Felizmente, a protagonista demonstra intimidade ímpar com a câmera e sua autoimagem. Ainda que os textos pareçam escritos demais, sobretudo no terço inicial, Alcina os apresenta com despojamento, em tom confessional e amigável. Ela aceita se vestir em variações dos figurinos exóticos de antigamente, interagindo com atores, cantores, dançarinos, em performances de estúdio voluntariamente não-naturalistas. Feliz encontro de sensibilidades: tanto o cineasta quanto sua personagem amam o artifício, o excesso, o kitsch, o queer. Por isso, brincam com esta versão da cantora, entre aquilo que é, e aquilo que poderia ser.
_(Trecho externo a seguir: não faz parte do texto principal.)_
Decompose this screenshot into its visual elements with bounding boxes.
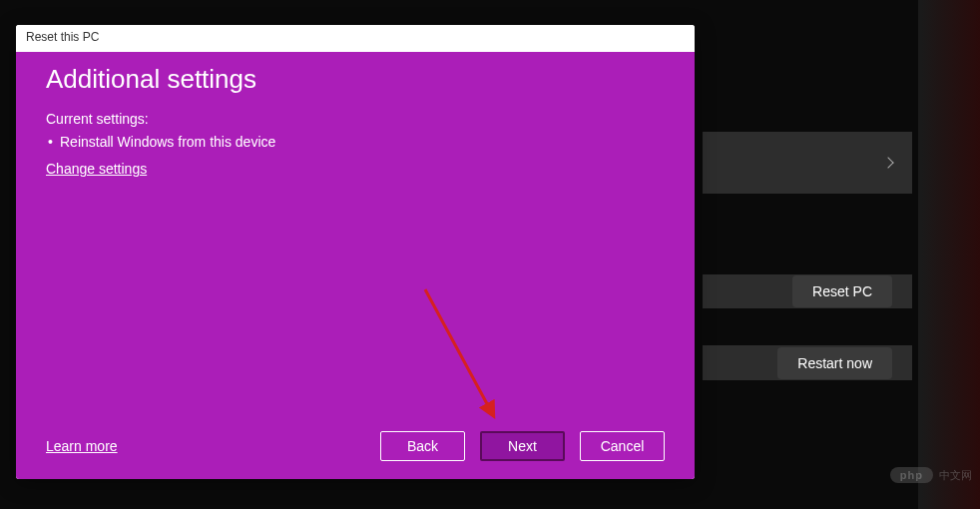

Maria Alcina se transforma num conceito de liberdade artística e feminina, uma maneira de estar no mundo. Há um gesto muito belo na escolha de minimizar reviravoltas e dados para se concentrar no riquíssimo universo psicológico da cantora.
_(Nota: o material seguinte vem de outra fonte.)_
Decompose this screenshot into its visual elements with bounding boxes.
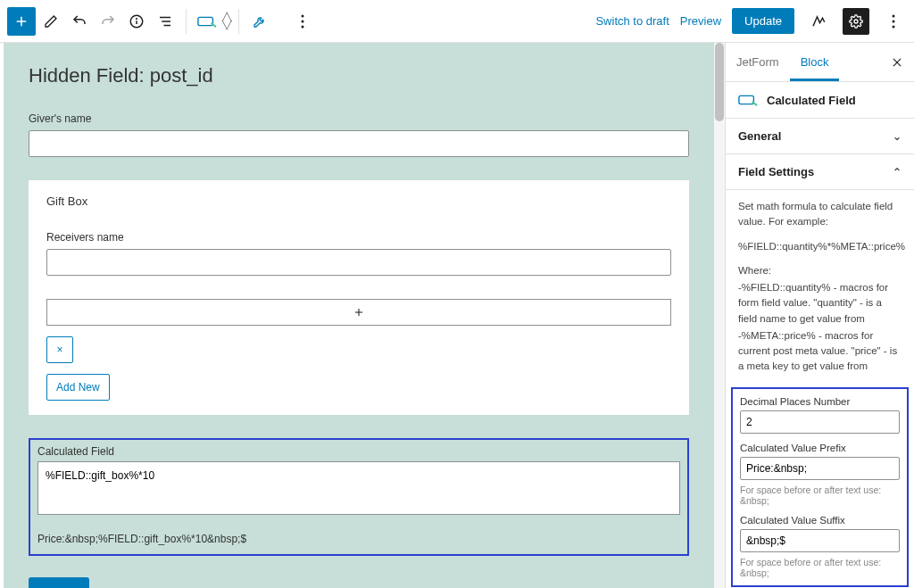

Logo, o longa-metragem se encaixa numa acepção queer por sua estética — vide as cores, cenários, a paixão pelos figurinos e acessórios. Muitos filmes defendem a tarefa de “desvestir” os biografados, revelando aquilo que existiria por trás do imaginário, da maquiagem, da persona pública. O diretor, pelo contrário, admira em especial a personagem que Alcina criou para si mesma. Ao invés de desnudá-la, acrescenta camadas de plumas, paetês, maquiagens e brilhos.
Ao mesmo tempo, a imagem assumidamente queer se encontra com um retrato acanhado até demais sobre os afetos e sexualidade de Maria Alcina. Sem Vergonha concentra-se única e exclusivamente na carreira e no estilo extravagante da mulher de voz grossa. Deixa em segundo lugar a família, as amizades, os amores, o papel e a influência na música popular brasileira. Elabora-se uma obra queer a respeito de um ícone que navega pelas esferas LGBTQIA+ (Alcina está confirmada no próximo festival MixBrasil), mas cuja identidade permanece oculta ao público. Escolha estranha, em se tratando de uma mulher de poucas vaidades, com tamanha abertura para falar de seus sentimentos.
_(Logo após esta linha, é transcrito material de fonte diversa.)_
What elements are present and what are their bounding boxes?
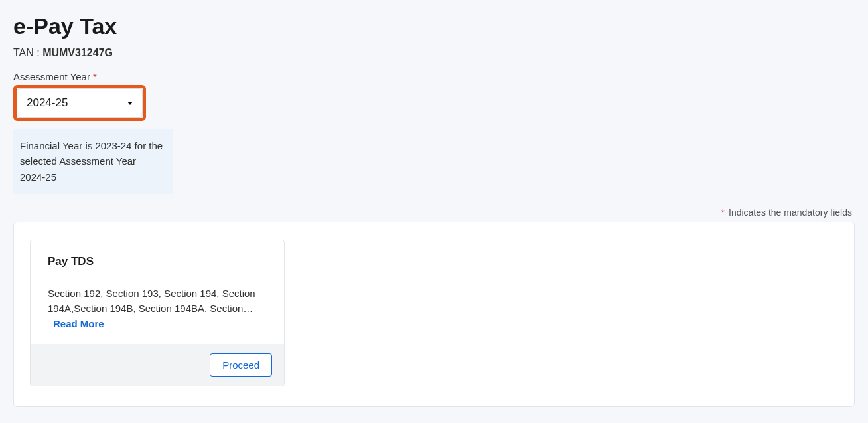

O recurso a uma atriz jovem, para encarnar Alcina no início da carreira, chama atenção pela liberdade de construção em termos de aparência e estilo — a intérprete nunca tenta copiar os trejeitos de Alcina, por exemplo. Ela se limita a uma evocação bastante livre, dividindo cenas com a cantora real. Neste momento, Saar sugere um afeto da protagonista por seu passado, uma maneira de demonstrar orgulho por tudo o que fez, num contentamento terno, avesso à afronta. Talvez a cantora de antigamente adorasse provocar. Hoje, ela demonstra mais empatia e menos furor. Pena que a montagem dispense a jovem atriz adiante, sem saber ao certo como utilizá-la na biografia.
Em paralelo, Sem Vergonha investe em diversos números musicais, convertendo-se praticamente num show de Maria Alcina. Ela canta várias canções com sua voz atual (além de uns raros lip syncs de gravações de décadas atrás, o que talvez provoque certo estranhamento). No entanto, todos os performers se prestam ao jogo de identidades, sexualidades e corporalidades alheias a qualquer tabu. É palpável a diversão e abertura à espontaneidade neste jogo cênico. Quando os atores se divertem e participam da criação, o senso de euforia é transmitido com facilidade ao espectador.
Quando se dedica a instantes mais roteirizados ou controlados, o resultado se enfraquece — vide as conversas em modo “eu sei, você também sabe”, quando os personagens compartilham um com o outro informações de que ambos dispõem, apenas para informar o espectador. “Você chegou no Rio, e a gente tinha a intenção de alugar…”. Melhores são as declarações autoconscientes da artista: “Meu corpo é o meu palco e meu cenário”, “As pessoas não sabiam muito o que fazer de mim”, “As pessoas achavam que ser feliz era um insulto”, “Eu me tornei uma cantora-operária”. Ao invés de se explicar, Alcina se indaga, se reflete, se contextualiza.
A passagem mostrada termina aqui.